(SUPPLIED RECORDS begins)
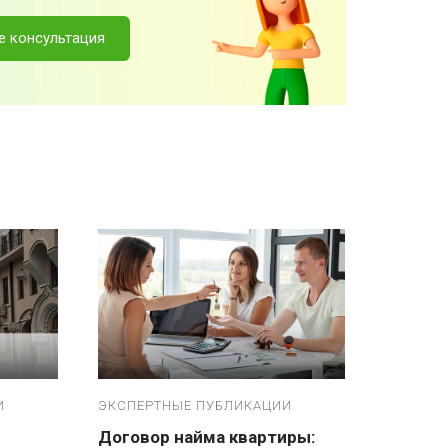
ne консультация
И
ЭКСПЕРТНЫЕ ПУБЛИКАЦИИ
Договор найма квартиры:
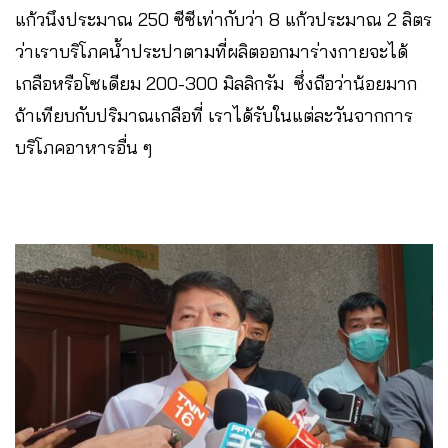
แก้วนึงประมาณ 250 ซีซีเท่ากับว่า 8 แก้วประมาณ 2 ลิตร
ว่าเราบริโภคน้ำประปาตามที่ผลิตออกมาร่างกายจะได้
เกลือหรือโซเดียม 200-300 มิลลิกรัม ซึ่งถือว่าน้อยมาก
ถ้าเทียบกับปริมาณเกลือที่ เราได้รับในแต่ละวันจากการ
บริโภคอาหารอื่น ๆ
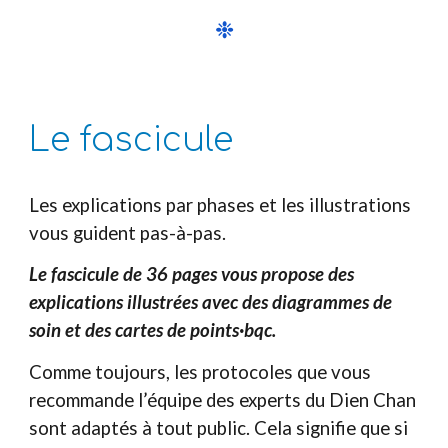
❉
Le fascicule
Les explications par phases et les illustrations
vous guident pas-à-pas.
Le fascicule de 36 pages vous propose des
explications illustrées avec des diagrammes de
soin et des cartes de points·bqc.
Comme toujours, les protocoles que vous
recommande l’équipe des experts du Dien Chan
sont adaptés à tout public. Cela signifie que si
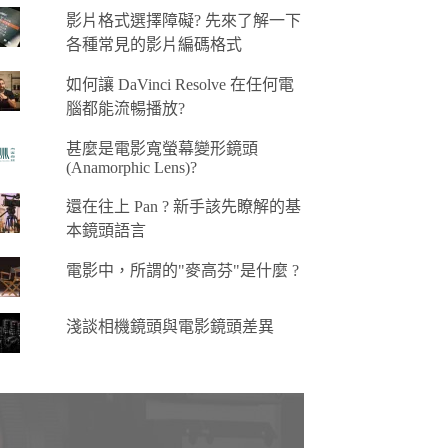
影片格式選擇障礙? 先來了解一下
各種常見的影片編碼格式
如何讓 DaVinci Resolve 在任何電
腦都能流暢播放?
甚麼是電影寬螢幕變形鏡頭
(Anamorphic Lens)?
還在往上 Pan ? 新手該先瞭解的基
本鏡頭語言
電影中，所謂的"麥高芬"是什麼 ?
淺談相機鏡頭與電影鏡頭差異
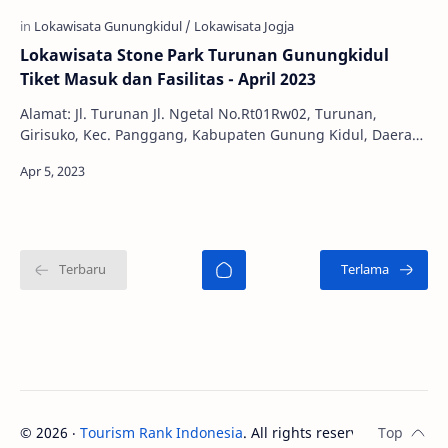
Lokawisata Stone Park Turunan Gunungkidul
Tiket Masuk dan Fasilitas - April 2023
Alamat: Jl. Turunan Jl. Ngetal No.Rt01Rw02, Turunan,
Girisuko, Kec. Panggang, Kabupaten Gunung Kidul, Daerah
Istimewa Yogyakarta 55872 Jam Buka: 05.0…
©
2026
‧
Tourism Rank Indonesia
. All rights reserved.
(SUPPLIED RECORDS ends)
PROBLEM REQUIREMENTS:
Copy the lines above that hold the word "fascicule".

RESPONSE:
Le fascicule
Le fascicule de 36 pages vous propose des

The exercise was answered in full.